By Amanda Ripley @ The Wall Street Journal
South Korea’s students rank among the best in the world, and its top teachers can make a fortune. Can the U.S. learn from this academic superpower?
This is not the first time I have read about the growing tutor market and near celebrity status of teachers in South Korea. This market based approach has been going on for years. Sadly, I think this might become an increasingly familiar paradigm in the US.
Of course what teacher wouldn’t want to pull down a lot more cash? Yet all that earning comes at cost. From this article, everything seems as though it is a popular contest, which is a little dubious. In a system like this, it is not necessarily talent that wins out but marketing. Is that really a value we want woven into how we educate our children? I know I certainly am not comfortable with that.
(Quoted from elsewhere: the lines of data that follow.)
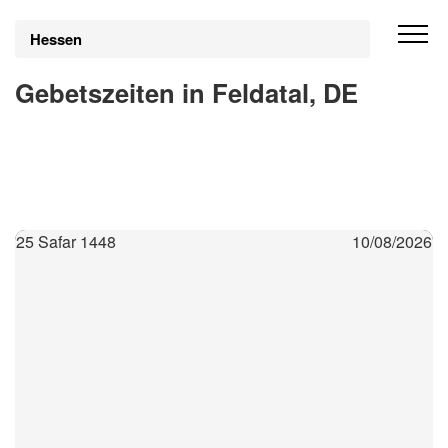
Hessen
Gebetszeiten in Feldatal, DE
25 Safar 1448
10/08/2026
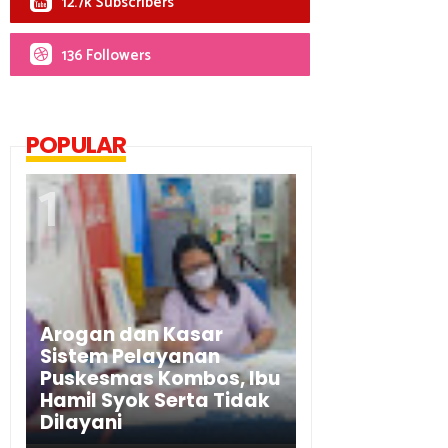
12.7k Subscribers
136 Followers
POPULAR
Arogan dan Kasar
Sistem Pelayanan
Puskesmas Kombos, Ibu
Hamil Syok Serta Tidak
Dilayani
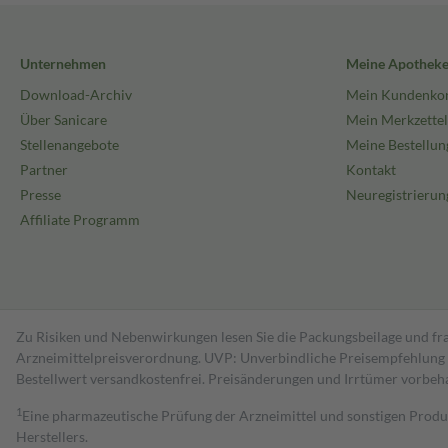
Unternehmen
Meine Apothek
Download-Archiv
Mein Kundenko
Über Sanicare
Mein Merkzettel
Stellenangebote
Meine Bestellun
Partner
Kontakt
Presse
Neuregistrierun
Affiliate Programm
Zu Risiken und Nebenwirkungen lesen Sie die Packungsbeilage und fra
Arzneimittelpreisverordnung. UVP: Unverbindliche Preisempfehlung de
Bestell­wert versand­kosten­frei. Preisänderungen und Irrtümer vorbeh
1
Eine pharmazeutische Prüfung der Arzneimittel und sonstigen Pro
Herstellers.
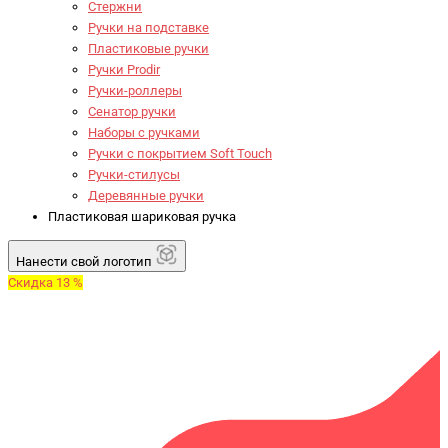
Стержни
Ручки на подставке
Пластиковые ручки
Ручки Prodir
Ручки-роллеры
Сенатор ручки
Наборы с ручками
Ручки с покрытием Soft Touch
Ручки-стилусы
Деревянные ручки
Пластиковая шариковая ручка
Нанести свой логотип
Скидка 13 %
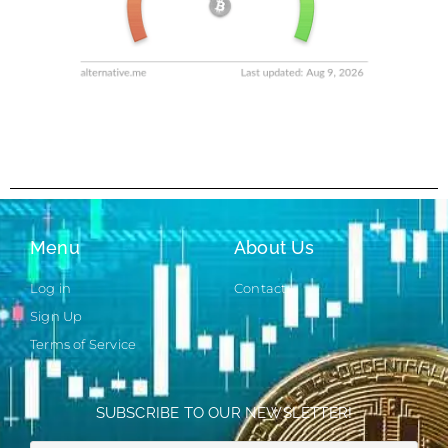
Menu
About Us
Log in
Contact
Sign Up
Terms of Service
SUBSCRIBE TO OUR NEWSLETTER!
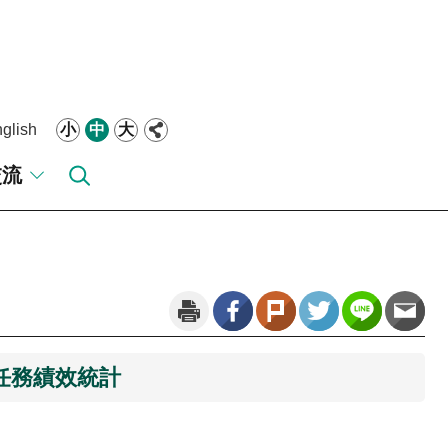
glish
小
中
大
交流
大任務績效統計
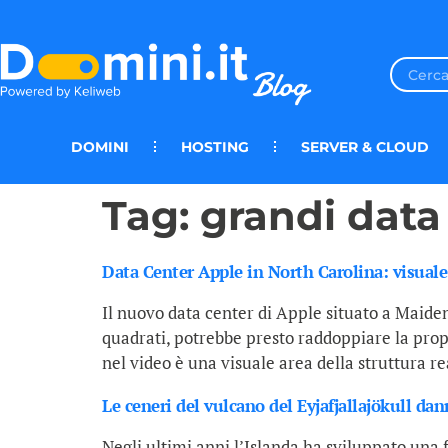
DOMINI
HOSTING
SERVER & CLOUD
Tag:
grandi data
Data Center Apple in North Carolina: visuale
Il nuovo data center di Apple situato a Maiden
quadrati, potrebbe presto raddoppiare la pro
nel video è una visuale area della struttura re
Le ceneri del vulcano del Eyjafjallajökull d
Negli ultimi anni l’Islanda ha sviluppato una 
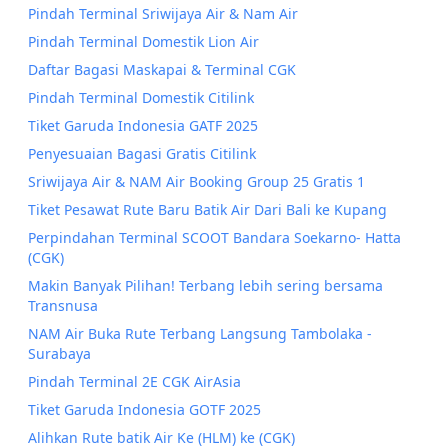
Pindah Terminal Sriwijaya Air & Nam Air
Pindah Terminal Domestik Lion Air
Daftar Bagasi Maskapai & Terminal CGK
Pindah Terminal Domestik Citilink
Tiket Garuda Indonesia GATF 2025
Penyesuaian Bagasi Gratis Citilink
Sriwijaya Air & NAM Air Booking Group 25 Gratis 1
Tiket Pesawat Rute Baru Batik Air Dari Bali ke Kupang
Perpindahan Terminal SCOOT Bandara Soekarno- Hatta
(CGK)
Makin Banyak Pilihan! Terbang lebih sering bersama
Transnusa
NAM Air Buka Rute Terbang Langsung Tambolaka -
Surabaya
Pindah Terminal 2E CGK AirAsia
Tiket Garuda Indonesia GOTF 2025
Alihkan Rute batik Air Ke (HLM) ke (CGK)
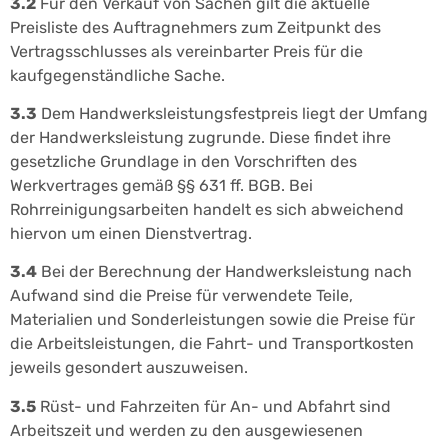
3.2
Für den Verkauf von Sachen gilt die aktuelle
Preisliste des Auftragnehmers zum Zeitpunkt des
Vertragsschlusses als vereinbarter Preis für die
kaufgegenständliche Sache.
3.3
Dem Handwerksleistungsfestpreis liegt der Umfang
der Handwerksleistung zugrunde. Diese findet ihre
gesetzliche Grundlage in den Vorschriften des
Werkvertrages gemäß §§ 631 ff. BGB. Bei
Rohrreinigungsarbeiten handelt es sich abweichend
hiervon um einen Dienstvertrag.
3.4
Bei der Berechnung der Handwerksleistung nach
Aufwand sind die Preise für verwendete Teile,
Materialien und Sonderleistungen sowie die Preise für
die Arbeitsleistungen, die Fahrt- und Transportkosten
jeweils gesondert auszuweisen.
3.5
Rüst- und Fahrzeiten für An- und Abfahrt sind
Arbeitszeit und werden zu den ausgewiesenen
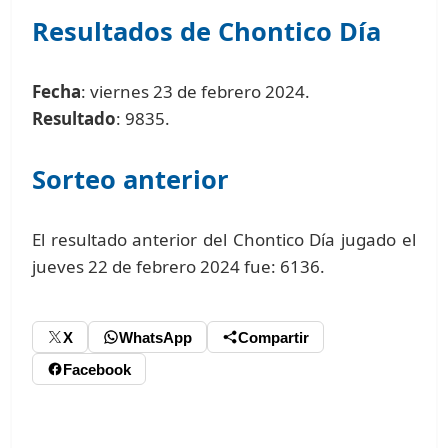
Resultados de Chontico Día
Fecha
: viernes 23 de febrero 2024.
Resultado
: 9835.
Sorteo anterior
El resultado anterior del Chontico Día jugado el
jueves 22 de febrero 2024 fue: 6136.
X
WhatsApp
Compartir
Facebook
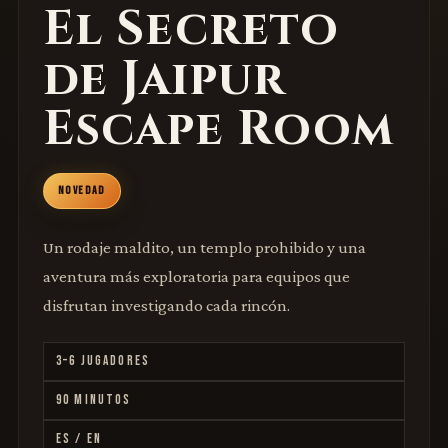
El Secreto
de Jaipur
Escape Room
NOVEDAD
Un rodaje maldito, un templo prohibido y una
aventura más exploratoria para equipos que
disfrutan investigando cada rincón.
3–6 JUGADORES
90 MINUTOS
ES / EN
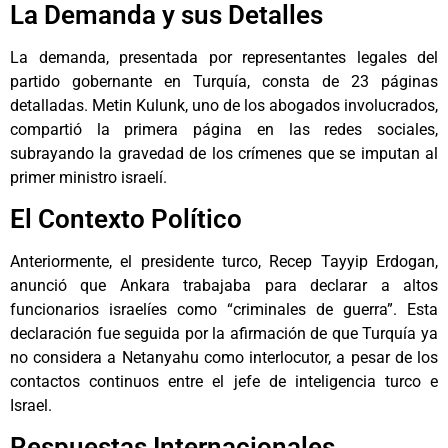
La Demanda y sus Detalles
La demanda, presentada por representantes legales del
partido gobernante en Turquía, consta de 23 páginas
detalladas. Metin Kulunk, uno de los abogados involucrados,
compartió la primera página en las redes sociales,
subrayando la gravedad de los crímenes que se imputan al
primer ministro israelí.
El Contexto Político
Anteriormente, el presidente turco, Recep Tayyip Erdogan,
anunció que Ankara trabajaba para declarar a altos
funcionarios israelíes como “criminales de guerra”. Esta
declaración fue seguida por la afirmación de que Turquía ya
no considera a Netanyahu como interlocutor, a pesar de los
contactos continuos entre el jefe de inteligencia turco e
Israel.
Respuestas Internacionales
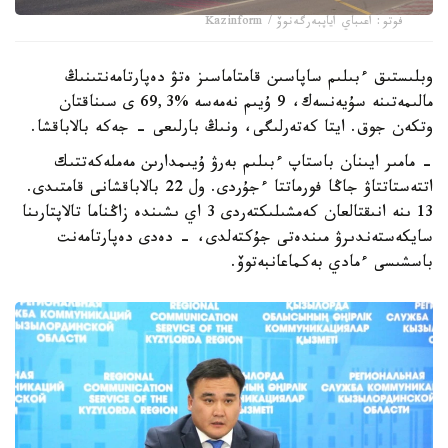
فوتو: اعىباي اياپبەرگەنوۆ / Kazinform
وبلىستىق ءبىلىم ساپاسىن قامتاماسىز ەتۋ دەپارتامەنتىنىڭ
مالىمەتىنە سۇيەنسەك، 9 ۇيىم نەمەسە %69,3 ى سىناقتان
وتكەن جوق. ايتا كەتەرلىگى، ونىڭ بارلىعى - جەكە بالاباقشا.
- مامىر ايىنان باستاپ ءبىلىم بەرۋ ۇيىمدارىن مەملەكەتتىك
اتتەستاتتاۋ جاڭا فورماتتا ءجۇردى. ول 22 بالاباقشانى قامتىدى.
13 ىنە انىقتالعان كەمشىلىكتەردى 3 اي ىشىندە زاڭناما تالاپتارىنا
سايكەستەندىرۋ مىندەتى جۇكتەلدى، - دەدى دەپارتامەنت
باسشىسى ءمادي بەكماعانبەتوۆ.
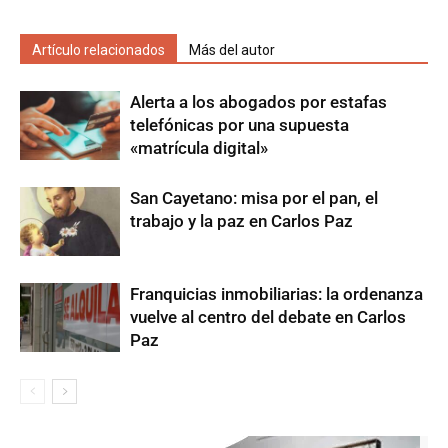
Artículo relacionados
Más del autor
Alerta a los abogados por estafas
telefónicas por una supuesta
«matrícula digital»
San Cayetano: misa por el pan, el
trabajo y la paz en Carlos Paz
Franquicias inmobiliarias: la ordenanza
vuelve al centro del debate en Carlos
Paz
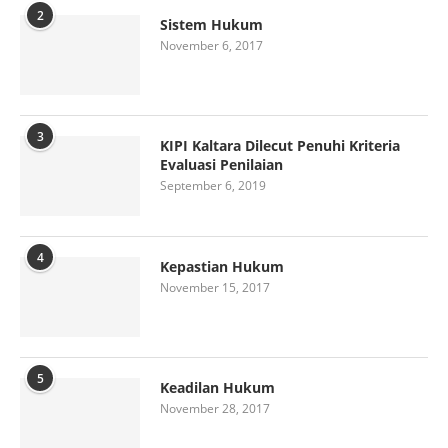
2
Sistem Hukum
November 6, 2017
3
KIPI Kaltara Dilecut Penuhi Kriteria
Evaluasi Penilaian
September 6, 2019
4
Kepastian Hukum
November 15, 2017
5
Keadilan Hukum
November 28, 2017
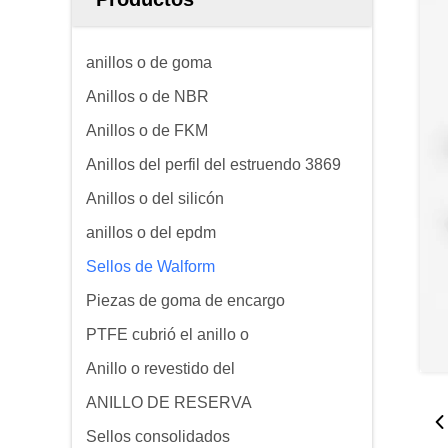
anillos o de goma
Anillos o de NBR
Anillos o de FKM
Anillos del perfil del estruendo 3869
Anillos o del silicón
anillos o del epdm
Sellos de Walform
Piezas de goma de encargo
PTFE cubrió el anillo o
Anillo o revestido del
ANILLO DE RESERVA
Sellos consolidados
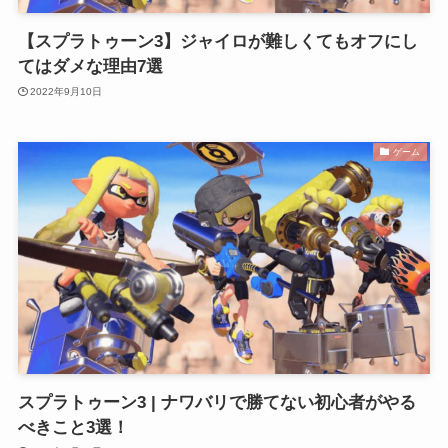
【スプラトゥーン3】ジャイロが難しくてもオフにし
てはダメな理由7選
2022年9月10日
ゲーム
スプラトゥーン3 | ナワバリで勝てない初心者がやる
べきこと3選！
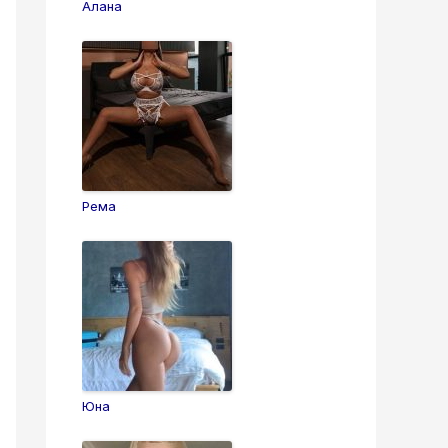
Алана
Рема
Юна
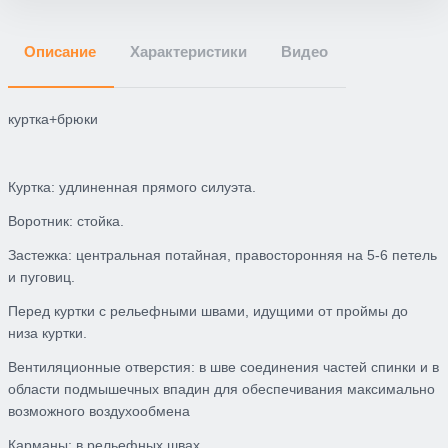
Описание
Характеристики
Видео
куртка+брюки
Куртка: удлиненная прямого силуэта.
Воротник: стойка.
Застежка: центральная потайная, правосторонняя на 5-6 петель
и пуговиц.
Перед куртки с рельефными швами, идущими от проймы до
низа куртки.
Вентиляционные отверстия: в шве соединения частей спинки и в
области подмышечных впадин для обеспечивания максимально
возможного воздухообмена
Карманы: в рельефных швах.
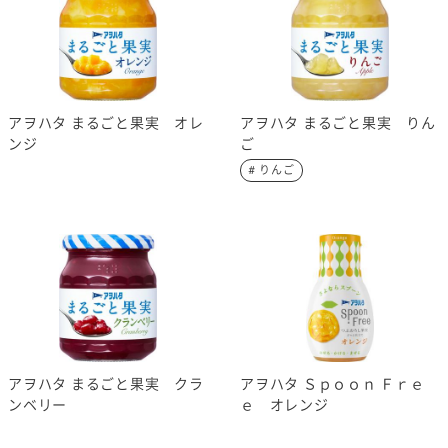
アヲハタ まるごと果実 オレ
アヲハタ まるごと果実 りん
ンジ
ご
# りんご
アヲハタ まるごと果実 クラ
アヲハタ Ｓｐｏｏｎ Ｆｒｅ
ンベリー
ｅ オレンジ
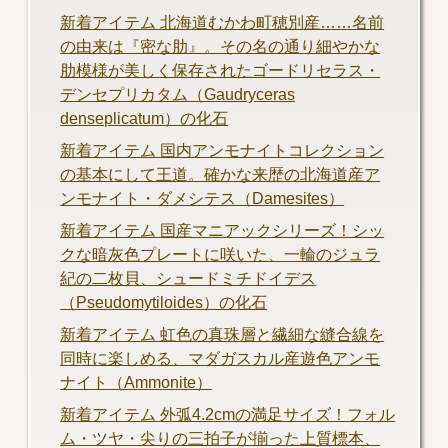
新着アイテム 北海道むかわ町穂別産……名前
の由来は『密な肋』。その名の通り細やかな
肋模様が美しく保存されたゴードリセラス・
デンセプリカタム（Gaudryceras
denseplicatum）の化石
新着アイテム 国内アンモナイトコレクション
の基本にして王道。確かな来歴の北海道産ア
ンモナイト・ダメシテス（Damesites）
新着アイテム 国産マニアックシリーズ！シッ
クな暗灰色プレートに咲いた、一輪のジュラ
紀の二枚貝、シュードミチドイデス
（Pseudomytiloides）の化石
新着アイテム 虹色の真珠層と繊細な縫合線を
同時に楽しめる、マダガスカル産遊色アンモ
ナイト（Ammonite）
新着アイテム 外弧4.2cmの満足サイズ！フォル
ム・ツヤ・尖りの三拍子が揃った上質標本、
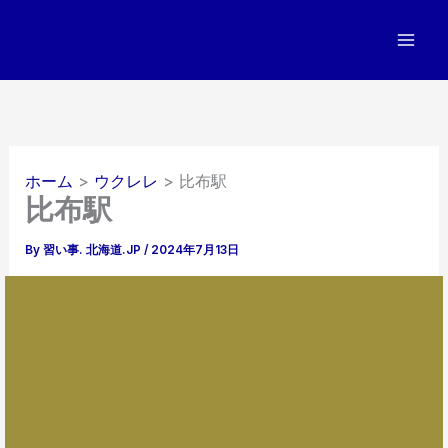
内
容
を
ス
キ
ッ
プ
ホーム
ウクレレ
比布駅
比布駅
By
習い事. 北海道.JP
/
2024年7月13日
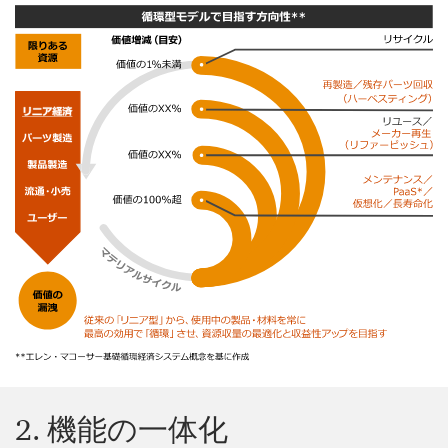
2. 機能の一体化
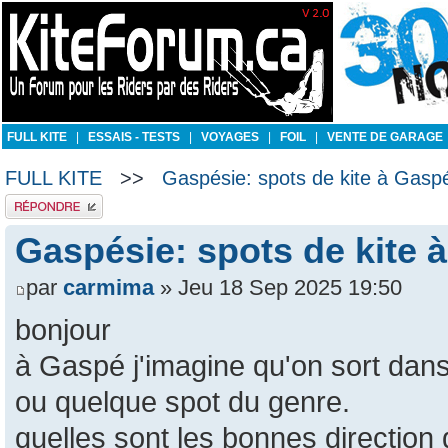
FULL KITE
|
ESSAIS - TESTS
|
VOYAGES
|
FOIL
|
VENTE DE GARAGE
FULL KITE
>>
Gaspésie: spots de kite à Gasp
Publier une réponse
Gaspésie: spots de kite 
par
carmima
» Jeu 18 Sep 2025 19:50
bonjour
à Gaspé j'imagine qu'on sort dan
ou quelque spot du genre.
quelles sont les bonnes direction 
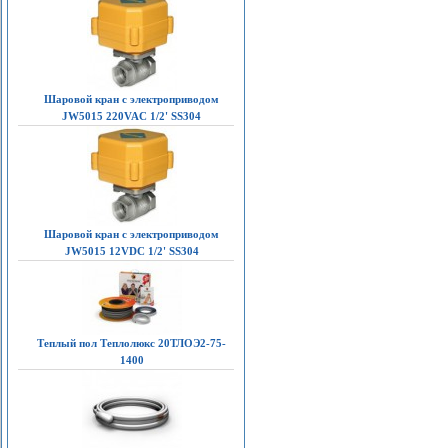
Шаровой кран с электроприводом
JW5015 220VAC 1/2' SS304
Шаровой кран с электроприводом
JW5015 12VDC 1/2' SS304
Теплый пол Теплолюкс 20ТЛОЭ2-75-
1400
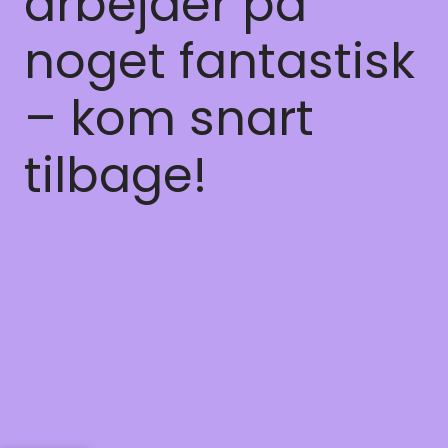
arbejder på
noget fantastisk
– kom snart
tilbage!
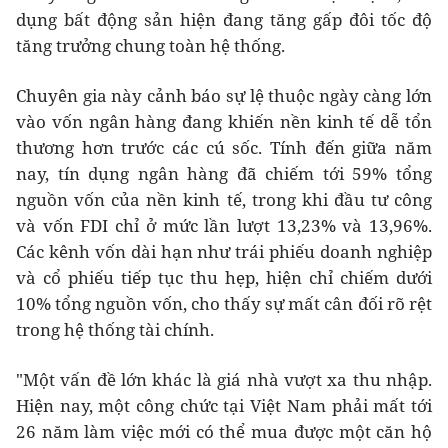
dụng bất động sản hiện đang tăng gấp đôi tốc độ
tăng trưởng chung toàn hệ thống.
Chuyên gia này cảnh báo sự lệ thuộc ngày càng lớn
vào vốn ngân hàng đang khiến nền kinh tế dễ tổn
thương hơn trước các cú sốc. Tính đến giữa năm
nay, tín dụng ngân hàng đã chiếm tới 59% tổng
nguồn vốn của nền kinh tế, trong khi đầu tư công
và vốn FDI chỉ ở mức lần lượt 13,23% và 13,96%.
Các kênh vốn dài hạn như trái phiếu doanh nghiệp
và cổ phiếu tiếp tục thu hẹp, hiện chỉ chiếm dưới
10% tổng nguồn vốn, cho thấy sự mất cân đối rõ rệt
trong hệ thống tài chính.
"Một vấn đề lớn khác là giá nhà vượt xa thu nhập.
Hiện nay, một công chức tại Việt Nam phải mất tới
26 năm làm việc mới có thể mua được một căn hộ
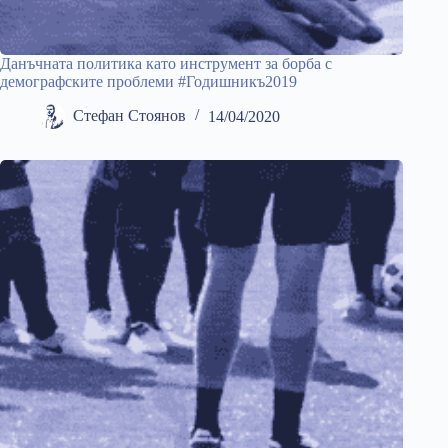
Данъчната политика като инструмент за борба с
демографските проблеми #Годишникъ2019
Стефан Стоянов
14/04/2020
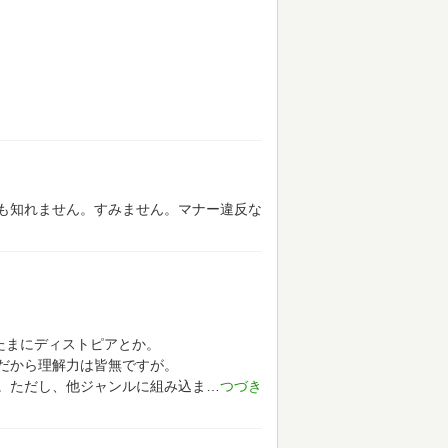
も知れません。すみません。マナー違反な
たまにディストピアとか。
だから理解力は皆無ですが。
。ただし、他ジャンルに組み込ま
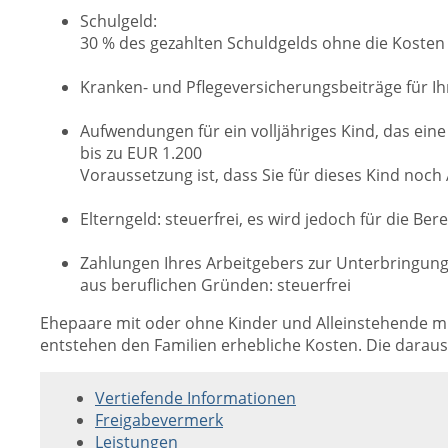
Schulgeld:
30 % des gezahlten Schuldgelds ohne die Kosten
Kranken- und Pflegeversicherungsbeiträge für Ih
Aufwendungen für ein volljähriges Kind, das ein
bis zu EUR 1.200
Voraussetzung ist, dass Sie für dieses Kind noc
Elterngeld: steuerfrei, es wird jedoch für die B
Zahlungen Ihres Arbeitgebers zur Unterbringung 
aus beruflichen Gründen: steuerfrei
Ehepaare mit oder ohne Kinder und Alleinstehende mi
entstehen den Familien erhebliche Kosten. Die darau
Vertiefende Informationen
Freigabevermerk
Leistungen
America is far too different, culturally. I am not convinced that students always know what is most valuable for them at the time they are experiencing it. How often has the teacher that was tough and demanding been remembered as the best, but it is only understood in retrospect? This seem to be all too common in my experience.
Moreover, the darker aspects of this system are far more problematic for me. It is just another practice that tips the balance in favor of the wealthy. We already live within a grossly inequitable system, wherein monied people already gain the lion share of significant educational advantages. Adopting something akin to this South Korean practice would only accelerate and exacerbate the problems we are already experiencing.
Plus, we are already farther along this path than I care to be. The Internet has already given rise to a kind of edtech celebrity teacher. Then, of course, there is that guy named Sal Khan.